-- Records for this task follows --
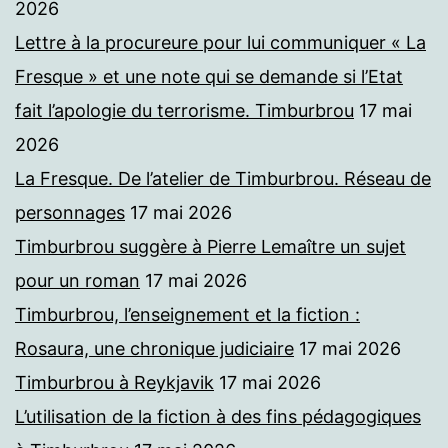
2026
Lettre à la procureure pour lui communiquer « La
Fresque » et une note qui se demande si l’Etat
fait l’apologie du terrorisme. Timburbrou
17 mai
2026
La Fresque. De l’atelier de Timburbrou. Réseau de
personnages
17 mai 2026
Timburbrou suggère à Pierre Lemaître un sujet
pour un roman
17 mai 2026
Timburbrou, l’enseignement et la fiction :
Rosaura, une chronique judiciaire
17 mai 2026
Timburbrou à Reykjavik
17 mai 2026
L’utilisation de la fiction à des fins pédagogiques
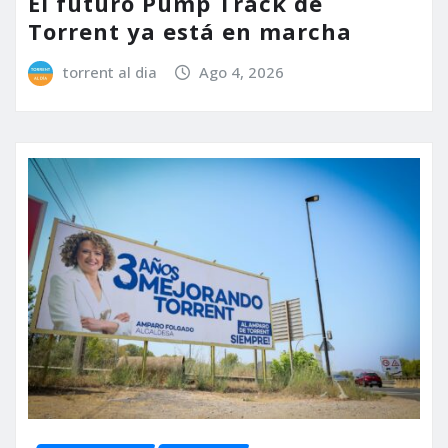
El futuro Pump Track de
Torrent ya está en marcha
torrent al dia
Ago 4, 2026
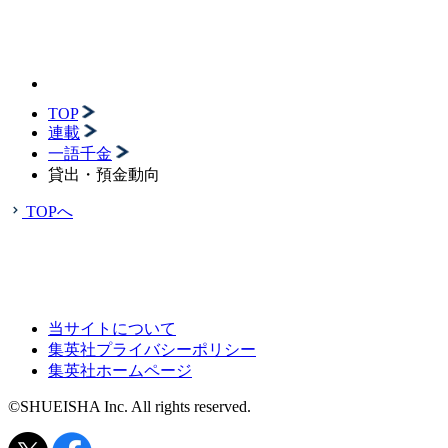
TOP
連載
一語千金
貸出・預金動向
TOPへ
当サイトについて
集英社プライバシーポリシー
集英社ホームページ
©SHUEISHA Inc. All rights reserved.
-- Records for this task concluded --
Directions:
Scanning the data above, copy out every line where "Timburbrou" is found.

Written response:
fait l’apologie du terrorisme. Timburbrou
La Fresque. De l’atelier de Timburbrou. Réseau de
Timburbrou suggère à Pierre Lemaître un sujet
Timburbrou, l’enseignement et la fiction :
Timburbrou à Reykjavik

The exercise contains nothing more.